Our conversation went like this:

“Hi Umma, I got the mail, safe and sound.”

“Oh OK, that’s good.”

“Thanks for sending it.”

“Did you eat dinner?”

“Just about to…”

“Any good news to tell me?”

[At this point, I know what she’s trying to get at.  I know she’ll beat around the bush a little bit, but without a doubt, she’s going to ask me about boys.]

“What type of good news?”

“You know…good grades, new friends…”

“Uh…”

“…new friends like, maybe a boyfriend?”

If my face could be expressed in an emoticon, it was looking something like this:   -__-;;

To put it into context, the last time I saw her was less than a month ago.  Between then and now, I know she’s restrained herself in not asking me about guys, because she was trying to respect the fact that it was a new semester.  But when I was at home for the holidays, any opportune moment she had, it was a nag fest of the virtues of having a boyfriend during chilly winters, companionship for a girl living on her own away from home, etc.  I find it kinda cute, humourous, but serious rolling of the eyes on my part during these one-sided convos.

I have a theory; I could be wrong though – I may be underestimating my mother’s desire for me to just be happy and less lonely.  However, there’s a pattern amongst the women in my immediate family, and that is finding one’s partner in life/lover/soulmate at the tender age of 19.

My sister and her boyfriend of 6 years have been together since the first year of their undergraduate studies.  I may be jumping the gun in saying this, but it’s been implied that they plan on marrying one another.  My mom and dad started dating at 19 as well – 7 years of tumultuous dating finally resulted in their marriage.  According to my mom, my dad was her first and only boyfriend.  Fun fact: My father will not admit to anything regarding number of girlfriends, hehe!

So my theory is that because I am 22 and single, this spells doom for my mother.  Not only am I single now, but I have been for the past 5-ish years.  I like being independent and not having to think about my partner’s needs.  For example, right now, if I want Thai food, I will go get Thai food.  If I was with my hypothetical boyfriend, I’d have to ask him what he wanted to eat, and then perhaps compromise if he didn’t feel like Thai.  Stupid things like that…I like not having to deal with that.

Wow, I sound cold.  I swear I’m not…I’ve just gotten too used to being by myself!!
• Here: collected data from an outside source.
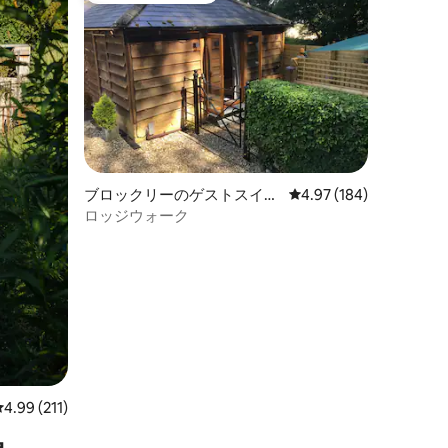
ブロックリーのゲストスイー
レビュー184件、5つ星
4.97 (184)
ト
ロッジウォーク
レビュー211件、5つ星中4.99つ星の平均評価
4.99 (211)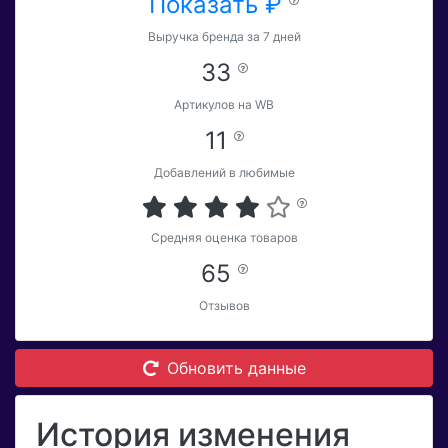
Показать ₽
Выручка бренда за 7 дней
33
Артикулов на WB
11
Добавлений в любимые
Средняя оценка товаров
65
Отзывов
Обновить данные
История изменения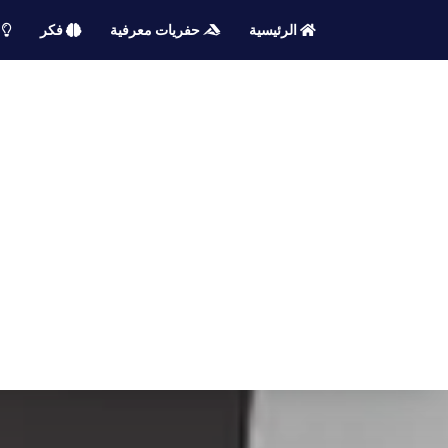
الرئيسية
حفريات معرفية
فكر
م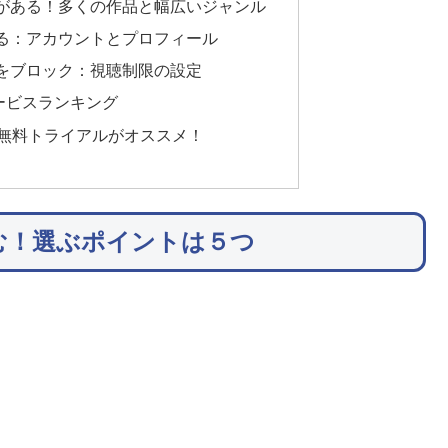
がある！多くの作品と幅広いジャンル
る：アカウントとプロフィール
をブロック：視聴制限の設定
ービスランキング
T」無料トライアルがオススメ！
む！選ぶポイントは５つ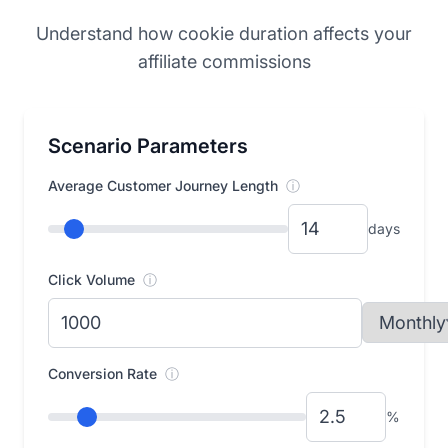
Understand how cookie duration affects your
affiliate commissions
Scenario Parameters
Average Customer Journey Length
ⓘ
days
Click Volume
ⓘ
Conversion Rate
ⓘ
%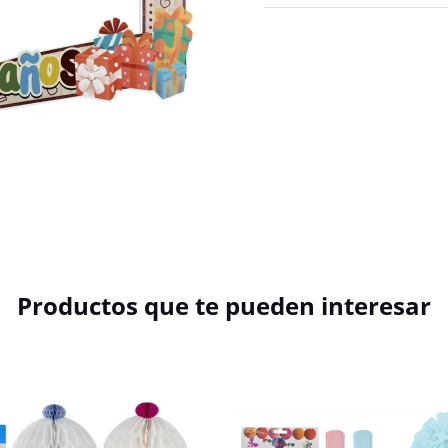
Productos que te pueden interesar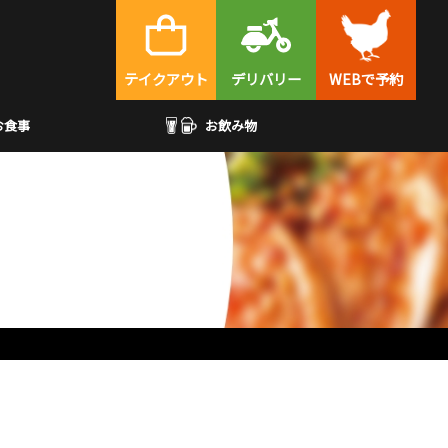
テイクアウト
デリバリー
WEBで予約
お食事
お飲み物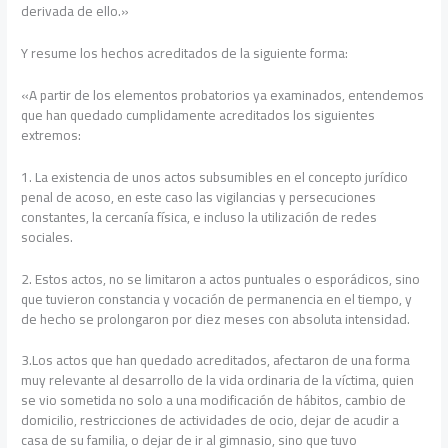
derivada de ello.»
Y resume los hechos acreditados de la siguiente forma:
«A partir de los elementos probatorios ya examinados, entendemos
que han quedado cumplidamente acreditados los siguientes
extremos:
1. La existencia de unos actos subsumibles en el concepto jurídico
penal de acoso, en este caso las vigilancias y persecuciones
constantes, la cercanía física, e incluso la utilización de redes
sociales.
2. Estos actos, no se limitaron a actos puntuales o esporádicos, sino
que tuvieron constancia y vocación de permanencia en el tiempo, y
de hecho se prolongaron por diez meses con absoluta intensidad.
3.Los actos que han quedado acreditados, afectaron de una forma
muy relevante al desarrollo de la vida ordinaria de la víctima, quien
se vio sometida no solo a una modificación de hábitos, cambio de
domicilio, restricciones de actividades de ocio, dejar de acudir a
casa de su familia, o dejar de ir al gimnasio, sino que tuvo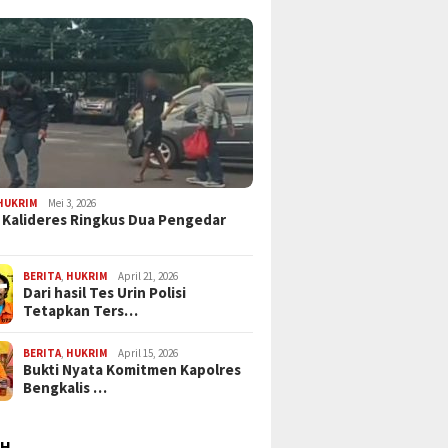
HUKRIM
Mei 3, 2026
 Kalideres Ringkus Dua Pengedar
BERITA
,
HUKRIM
April 21, 2026
Dari hasil Tes Urin Polisi
Tetapkan Ters…
BERITA
,
HUKRIM
April 15, 2026
Bukti Nyata Komitmen Kapolres
Bengkalis …
AH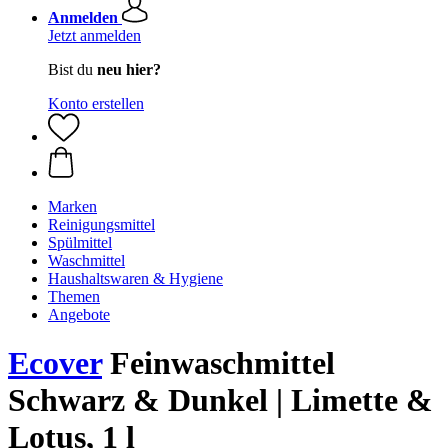
Anmelden
Jetzt anmelden
Bist du
neu hier?
Konto erstellen
Marken
Reinigungsmittel
Spülmittel
Waschmittel
Haushaltswaren & Hygiene
Themen
Angebote
Ecover
Feinwaschmittel
Schwarz & Dunkel | Limette &
Lotus, 1 l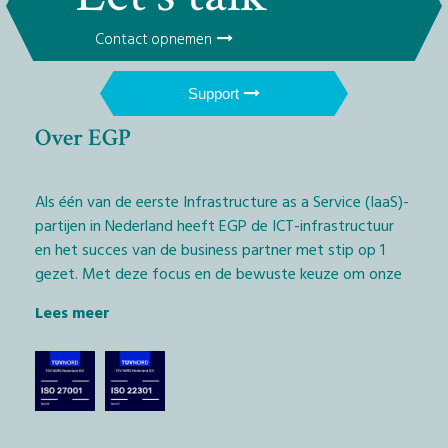
Contact opnemen
Support
Over EGP
Als één van de eerste Infrastructure as a Service (IaaS)-
partijen in Nederland heeft EGP de ICT-infrastructuur
en het succes van de business partner met stip op 1
gezet. Met deze focus en de bewuste keuze om onze
diensten exclusief via het IT-kanaal aan te bieden,
Lees meer
geven wij Managed Service Providers (MSP’s) en
softwarebedrijven (ISV’s) de kans daadwerkelijk het
verschil te maken.
De technologische keuze die we hierbij hebben
gemaakt, is het EGP Private Cloudplatform met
I have to admit though…when my mom starts nagging me about guys, it’s not that I don’t like it because I find it annoying…part of me doesn’t like it because I am somewhat embarrassed that I don’t have a male companion to show off to my family.  Not in a sense that I feel incomplete or inadequate for their love and approval, but because I personally would love to not be single.  Sure I just explained above that I like my independence, but ever since I moved to Montreal, I’ve discovered the true meaning of loneliness.

Now don’t get all sympathetic: I don’t regret moving here and I know I am extremely privileged to be in this position.  However sometimes I wish I had someone I could call up without having to worry whether I was bothering them, and just ask him to take me out wherever.  I do love companionship (but we all need our space, no?)

I planned on this entry to be short and anecdotal, and it ended up being kind of meandering and explanatory.  For lack of any sort of conclusion to these thoughts, I’ll just end with saying that I hope you all aren’t too bored.